Nitration of tyrosine 247 inhibits protein kinase G-1α activity by attenuating cyclic guanosine monophosphate binding

Abstract

The cGMP-dependent protein kinase G-1α (PKG-1α) is a downstream mediator of nitric oxide and natriuretic peptide signaling. Alterations in this pathway play a key role in the pathogenesis and progression of vascular diseases associated with increased vascular tone and thickness, such as pulmonary hypertension. Previous studies have shown that tyrosine nitration attenuates PKG-1α activity. However, little is known about the mechanisms involved in this event.
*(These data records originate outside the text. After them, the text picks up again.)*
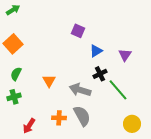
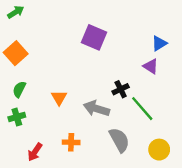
purple square: (78, 31) -> (94, 37), size x1.5
blue triangle: (96, 51) -> (159, 43), moved
purple triangle: (125, 55) -> (151, 66), turned -32
gray semicircle: (82, 116) -> (119, 140), moved

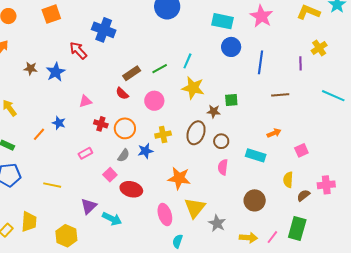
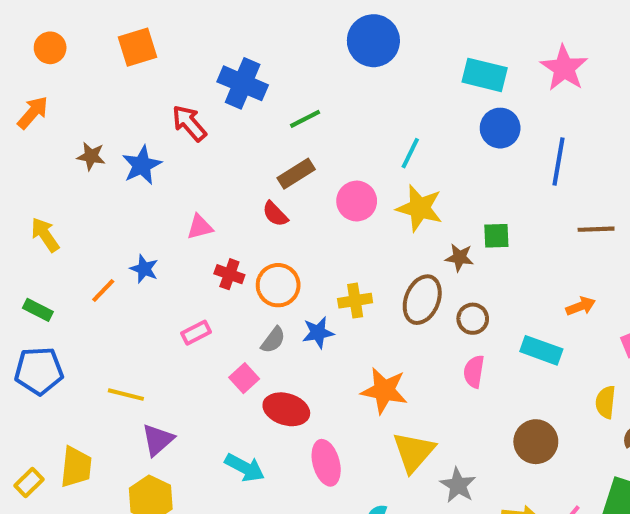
green line: (160, 69) -> (305, 119), moved
pink circle: (154, 101) -> (357, 201), moved
purple triangle: (89, 206) -> (158, 440), moved
pink ellipse: (165, 215) -> (326, 463), moved

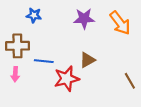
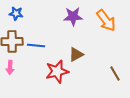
blue star: (34, 15) -> (16, 13), moved
blue line: (44, 61) -> (36, 45), moved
Utilizing mass spectrometry, we found that PKG-1α is susceptible to nitration at tyrosine 247 and 425. Tyrosine to phenylalanine mutants, Y247F- and Y425F-PKG-1α, were both less susceptible to nitration than WT PKG-1α, but only Y247F-PKG-1α exhibited preserved activity, suggesting that the nitration of Tyr(247) is critical in attenuating PKG-1α activity. The overexpression of WT- or Y247F-PKG-1α decreased the proliferation of pulmonary artery smooth muscle cells (SMC), increased the expression of SMC contractile markers, and decreased the expression of proliferative markers. Nitrosative stress induced a switch from a contractile to a synthetic phenotype in cells expressing WT- but not Y247F-PKG-1α. An antibody generated against 3-NT-Y247 identified increased levels of nitrated PKG-1α in humans with pulmonary hypertension. Finally, to gain a more mechanistic understanding of how nitration attenuates PKG activity, we developed a homology model of PKG-1α. This model predicted that the nitration of Tyr(247) would decrease the affinity of PKG-1α for cGMP, which we confirmed using a [(3)H]cGMP binding assay. Our study shows that the nitration of Tyr(247) and the attenuation of cGMP binding is an important mechanism regulating in PKG-1α activity and SMC proliferation/differentiation.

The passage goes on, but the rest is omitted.